Since its foundation in 1934, Sinto has been committed to developing the most innovative technologies in order to supply the best foundry equipment in the process materials industry. This is based on: “Giving Form and Life to Process Materials.”
As a result, Sinto has become the world's largest and most trusted manufacturer of foundry equipment. Sinto is able to offer sophisticated foundry technologies for improving casting quality, productivity and the work environment. Sinto has applied its experience and know-how of foundry technology to related fields, such as surface treatment, environmental equipment, and other applications, such as mechatronics, powder treatment, testing & measurement, ceramics, and material handling.

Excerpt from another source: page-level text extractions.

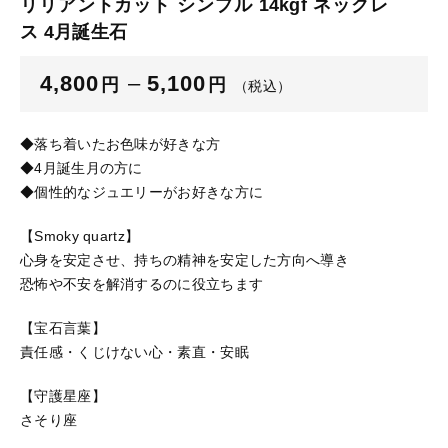
リリアントカット シンプル 14kgf ネックレ
ス 4月誕生石
ブログ
ご利用ガイド
4,800
–
5,100
円
円
（税込）
お問い合わせ
◆落ち着いたお色味が好きな方
ログイン
◆4月誕生月の方に
◆個性的なジュエリーがお好きな方に
【Smoky quartz】
心身を安定させ、持ちの精神を安定した方向へ導き
恐怖や不安を解消するのに役立ちます
【宝石言葉】
責任感・くじけない心・素直・安眠
【守護星座】
さそり座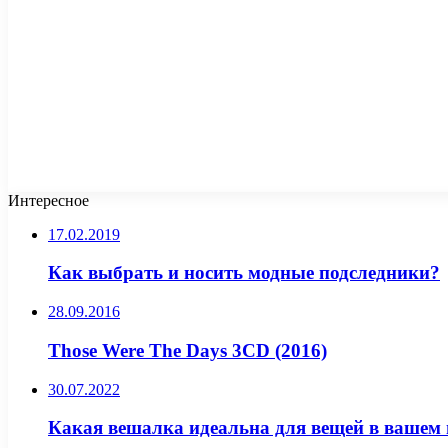
Интересное
17.02.2019
Как выбрать и носить модные подследники?
28.09.2016
Those Were The Days 3CD (2016)
30.07.2022
Какая вешалка идеальна для вещей в вашем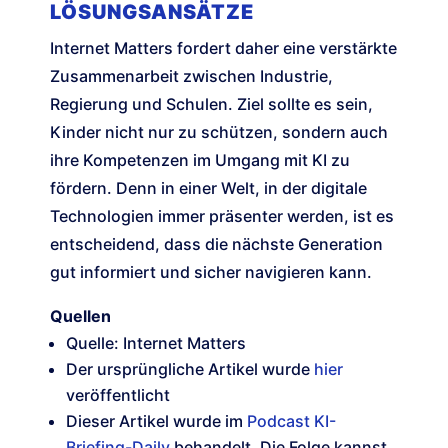
LÖSUNGSANSÄTZE
Internet Matters fordert daher eine verstärkte
Zusammenarbeit zwischen Industrie,
Regierung und Schulen. Ziel sollte es sein,
Kinder nicht nur zu schützen, sondern auch
ihre Kompetenzen im Umgang mit KI zu
fördern. Denn in einer Welt, in der digitale
Technologien immer präsenter werden, ist es
entscheidend, dass die nächste Generation
gut informiert und sicher navigieren kann.
Quellen
Quelle: Internet Matters
Der ursprüngliche Artikel wurde
hier
veröffentlicht
Dieser Artikel wurde im
Podcast KI-
Briefing-Daily
behandelt. Die Folge kannst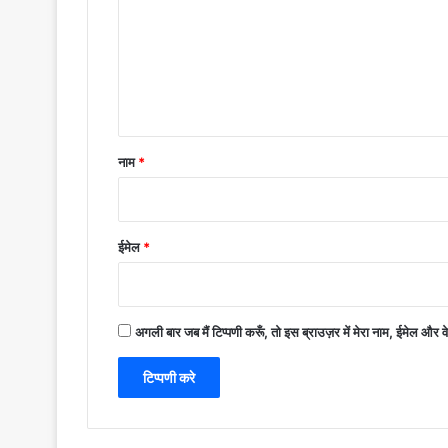
णी
*
नाम
*
ईमेल
*
अगली बार जब मैं टिप्पणी करूँ, तो इस ब्राउज़र में मेरा नाम, ईमेल और 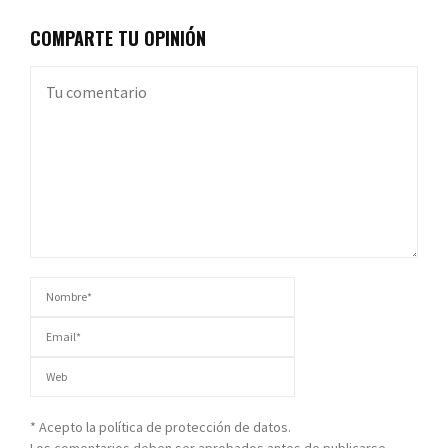
COMPARTE TU OPINIÓN
* Acepto la política de protección de datos.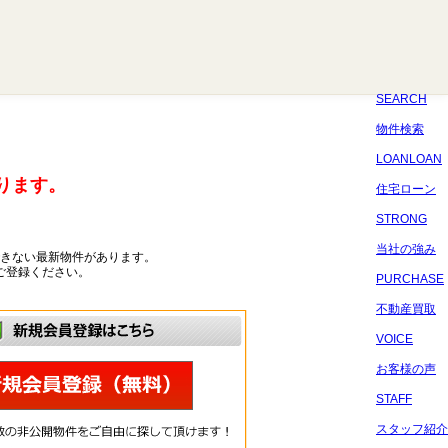
八千代
習志野
四街道
船橋
佐倉
市原
千葉
SEARCH
物件検索
LOANLOAN
ります。
住宅ローン
STRONG
当社の強み
きない最新物件があります。
ご登録ください。
PURCHASE
不動産買取
VOICE
お客様の声
STAFF
スタッフ紹介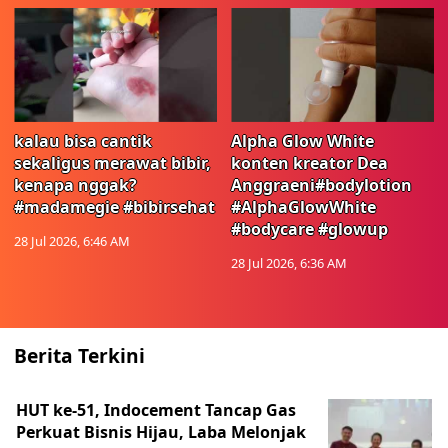
kalau bisa cantik
Alpha Glow White
sekaligus merawat bibir,
konten kreator Dea
kenapa nggak?
Anggraeni#bodylotion
#madamegie #bibirsehat
#AlphaGlowWhite
#bodycare #glowup
28 Jul 2026, 6:46 AM
28 Jul 2026, 6:36 AM
Berita Terkini
HUT ke-51, Indocement Tancap Gas
Perkuat Bisnis Hijau, Laba Melonjak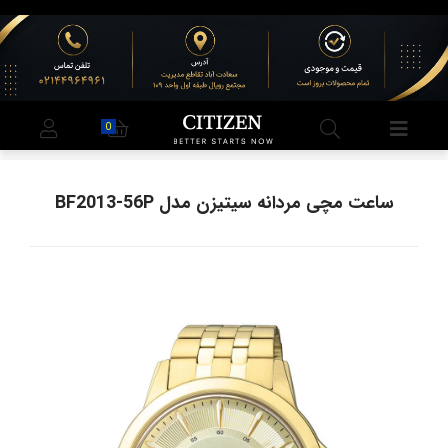
0
ساعت مچی مردانه سیتیزن مدل BF2013-56P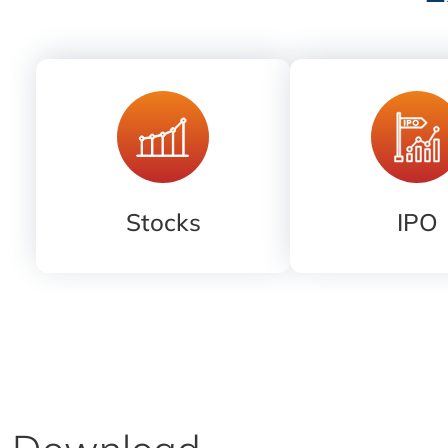
Stocks
IPO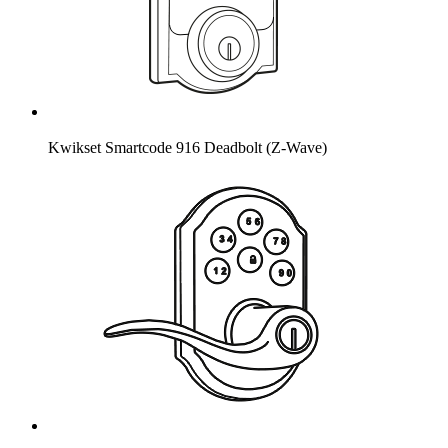
Kwikset Smartcode 916 Deadbolt (Z-Wave)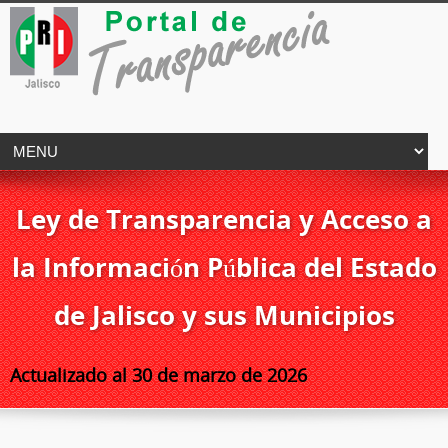
Ley de Transparencia y Acceso a
la Información Pública del Estado
de Jalisco y sus Municipios
Actualizado al 30 de marzo de 2026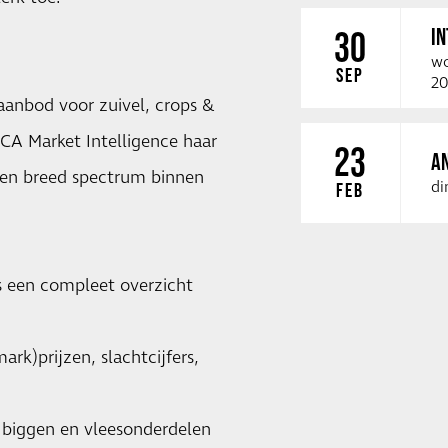
I
30
wo
SEP
20
 aanbod voor zuivel, crops &
DCA Market Intelligence haar
23
A
 een breed spectrum binnen
di
FEB
rs een compleet overzicht
)prijzen, slachtcijfers,
biggen en vleesonderdelen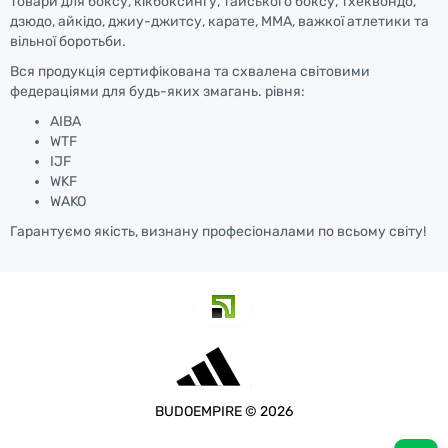
товари для боксу, кікбоксингу, тайського боксу, тхеквондо,
дзюдо, айкідо, джиу-джитсу, карате, ММА, важкої атлетики та
вільної боротьби.
Вся продукція сертифікована та схвалена світовими
федераціями для будь-яких змагань. рівня:
AIBA
WTF
IJF
WKF
WAKO
Гарантуємо якість, визнану професіоналами по всьому світу!
BUDOEMPIRE © 2026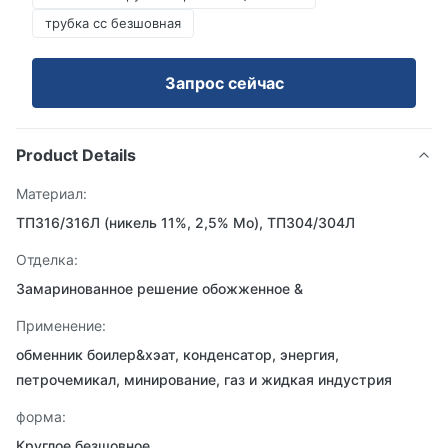
трубка сс безшовная
Запрос сейчас
Product Details
Материал:
ТП316/316Л (никель 11%, 2,5% Мо), ТП304/304Л
Отделка:
Замаринованное решение обожженное &
Применение:
обменник боилер&хэат, конденсатор, энергия,
петрочемикал, минирование, газ и жидкая индустрия
форма:
Круглое безшовное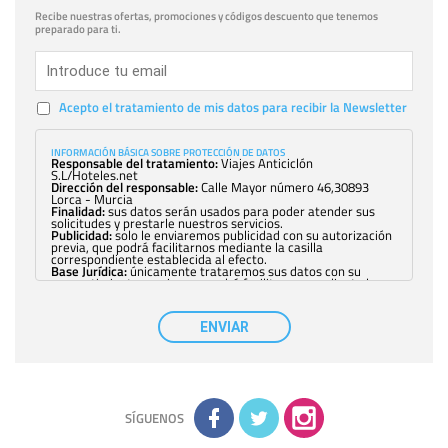
Recibe nuestras ofertas, promociones y códigos descuento que tenemos
preparado para ti.
Acepto el tratamiento de mis datos para recibir la Newsletter
INFORMACIÓN BÁSICA SOBRE PROTECCIÓN DE DATOS
Responsable del tratamiento:
Viajes Anticiclón
S.L/Hoteles.net
Dirección del responsable:
Calle Mayor número 46,30893
Lorca - Murcia
Finalidad:
sus datos serán usados para poder atender sus
solicitudes y prestarle nuestros servicios.
Publicidad:
solo le enviaremos publicidad con su autorización
previa, que podrá facilitarnos mediante la casilla
correspondiente establecida al efecto.
Base Jurídica:
únicamente trataremos sus datos con su
consentimiento previo, que podrá facilitarnos mediante la
casilla correspondiente establecida al efecto.
Destinatarios:
con carácter general, sólo el personal de
nuestra entidad que esté debidamente autorizado podrá
ENVIAR
tener conocimiento de la información que le pedimos. No se
comunicarán datos a terceros.
Derechos:
tiene derecho a saber qué información tenemos
sobre usted, corregirla y eliminarla, tal y como se explica en
la información adicional disponible en nuestra página web.
Información complementaria:
Puede consultar la información
adicional y detallada sobre cómo tratamos sus datos en la
política de privacidad
SÍGUENOS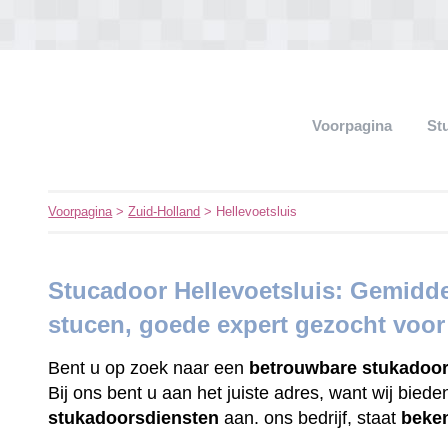
Voorpagina
St
Voorpagina
>
Zuid-Holland
> Hellevoetsluis
Stucadoor Hellevoetsluis: Gemidde
stucen, goede expert gezocht voo
Bent u op zoek naar een
betrouwbare
stukadoo
Bij ons bent u aan het juiste adres, want wij bied
stukadoorsdiensten
aan. ons bedrijf, staat
beke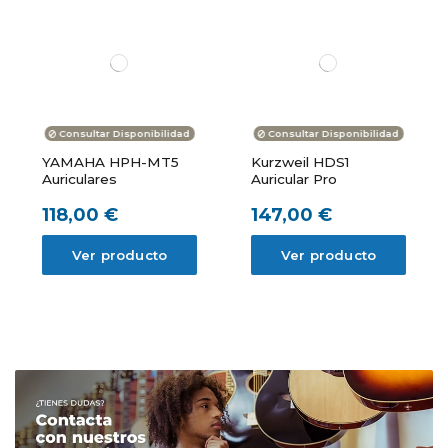
Consultar Disponibilidad
Consultar Disponibilidad
YAMAHA HPH-MT5
Kurzweil HDS1
Auriculares
Auricular Pro
118,00 €
147,00 €
Ver producto
Ver producto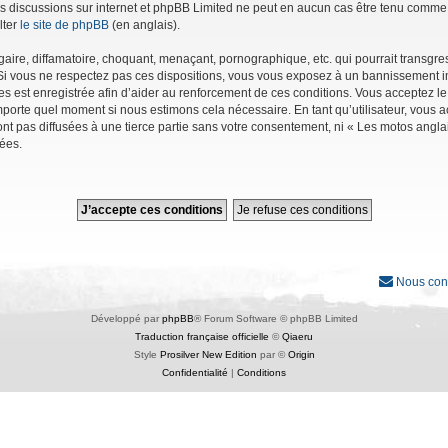
r les discussions sur internet et phpBB Limited ne peut en aucun cas être tenu co
lter
le site de phpBB
(en anglais).
ire, diffamatoire, choquant, menaçant, pornographique, etc. qui pourrait transgres
Si vous ne respectez pas ces dispositions, vous vous exposez à un bannissement immé
ages est enregistrée afin d’aider au renforcement de ces conditions. Vous acceptez le
importe quel moment si nous estimons cela nécessaire. En tant qu’utilisateur, vous
nt pas diffusées à une tierce partie sans votre consentement, ni « Les motos angl
ées.
Nous con
Développé par
phpBB
® Forum Software © phpBB Limited
Traduction française officielle
©
Qiaeru
Style
Prosilver New Edition
par ©
Origin
Confidentialité
|
Conditions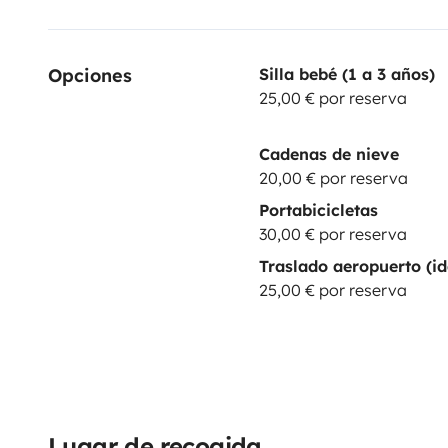
Opciones
Silla bebé (1 a 3 años)
25,00 € por reserva
Cadenas de nieve
20,00 € por reserva
Portabicicletas
30,00 € por reserva
Traslado aeropuerto (id
25,00 € por reserva
Lugar de recogida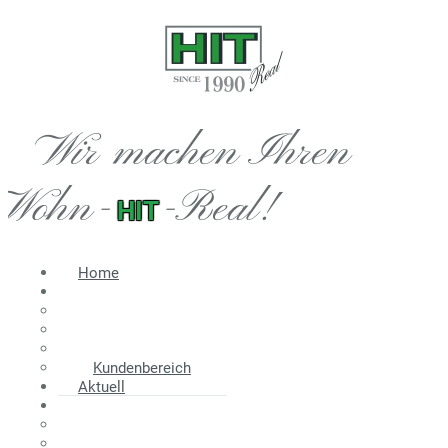
Wir machen Ihren
Wohn-
-Real!
HIT
Home
Immobilien
Angebot
Suche
Wir suchen
Kundenbereich
Aktuell
Information
Energieausweis
Nebenkosten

In 2019, the world was already facing an uncertain future, with the US-China trade conflict and slowdown of the Chinese economy as well as the UK leaving the European Union. Then the COVID-19 pandemic hit at the end of the fiscal year, bringing the global economy to a halt. Overseas, there has been an extreme slowdown in economic activities and clear restraint in capital investments, and in Japan, with outings and events cancelled as a result of the pandemic, personal consumption fell significantly. Regarding the Sinto Group’s business environment, overseas, there has been a decrease in capital investment in automotive fields and in general. In Japan, amid sluggish foreign demand and capital investment, the slowed economy due to the pandemic has had a large impact on the business environment.
Under these conditions, on a consolidated basis, we had an order volume of ¥96,714 million (13.8% decrease from the previous fiscal year), net sales of ¥102,703 million (6.7% decrease), and order backlog of ¥34,669 million (14.7% decrease), with weak results overall. For income, with the decrease in revenue, operating income fell to ¥4,734 million (15.3% decrease), and with decreased equity in earnings of affiliated companies, net income before taxes fell to ¥4,732 million (27.1% decrease). Additionally, as gains from the sale of fixed assets were included in the previous fiscal year’s accounts, net income attributable to shareholders of the parent company fell to ¥2,879 million (46.8% decrease).